**AIM OF THE TASK:**
Without pictures, repeat exactly the lines from the one containing "Feijóo o Sánchez." through the end of the entries.

*** Opening of DATA SHOWN ***

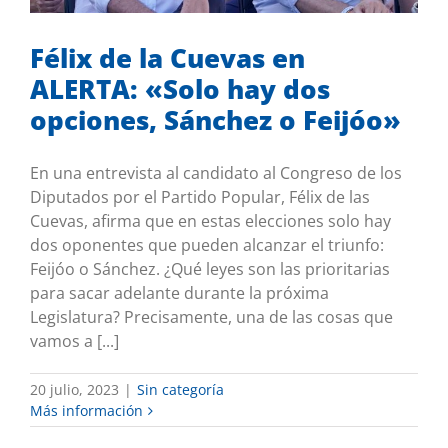
Félix de la Cuevas en
ALERTA: «Solo hay dos
opciones, Sánchez o Feijóo»
En una entrevista al candidato al Congreso de los
Diputados por el Partido Popular, Félix de las
Cuevas, afirma que en estas elecciones solo hay
dos oponentes que pueden alcanzar el triunfo:
Feijóo o Sánchez. ¿Qué leyes son las prioritarias
para sacar adelante durante la próxima
Legislatura? Precisamente, una de las cosas que
vamos a [...]
20 julio, 2023
|
Sin categoría
Más información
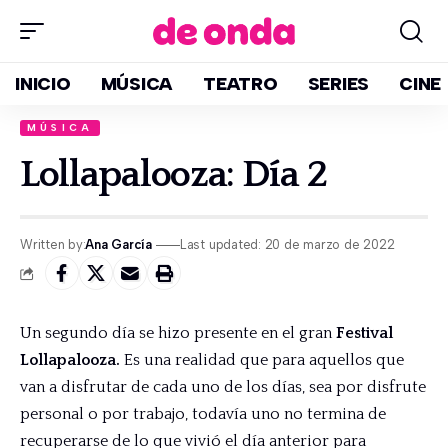
INICIO
MÚSICA
TEATRO
SERIES
CINE
MÚSICA
Lollapalooza: Día 2
Written by:
Ana García
Last updated: 20 de marzo de 2022
Un segundo día se hizo presente en el gran
Festival
Lollapalooza.
Es una realidad que para aquellos que
van a disfrutar de cada uno de los días, sea por disfrute
personal o por trabajo, todavía uno no termina de
recuperarse de lo que vivió el día anterior para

*** Close of DATA SHOWN ***

**RESPONSE:**
Feijóo o Sánchez. ¿Qué leyes son las prioritarias
para sacar adelante durante la próxima
Legislatura? Precisamente, una de las cosas que
vamos a [...]
20 julio, 2023
|
Sin categoría
Más información
INICIO
MÚSICA
TEATRO
SERIES
CINE
MÚSICA
Lollapalooza: Día 2
Written by:
Ana García
Last updated: 20 de marzo de 2022
Un segundo día se hizo presente en el gran
Festival
Lollapalooza.
Es una realidad que para aquellos que
van a disfrutar de cada uno de los días, sea por disfrute
personal o por trabajo, todavía uno no termina de
recuperarse de lo que vivió el día anterior para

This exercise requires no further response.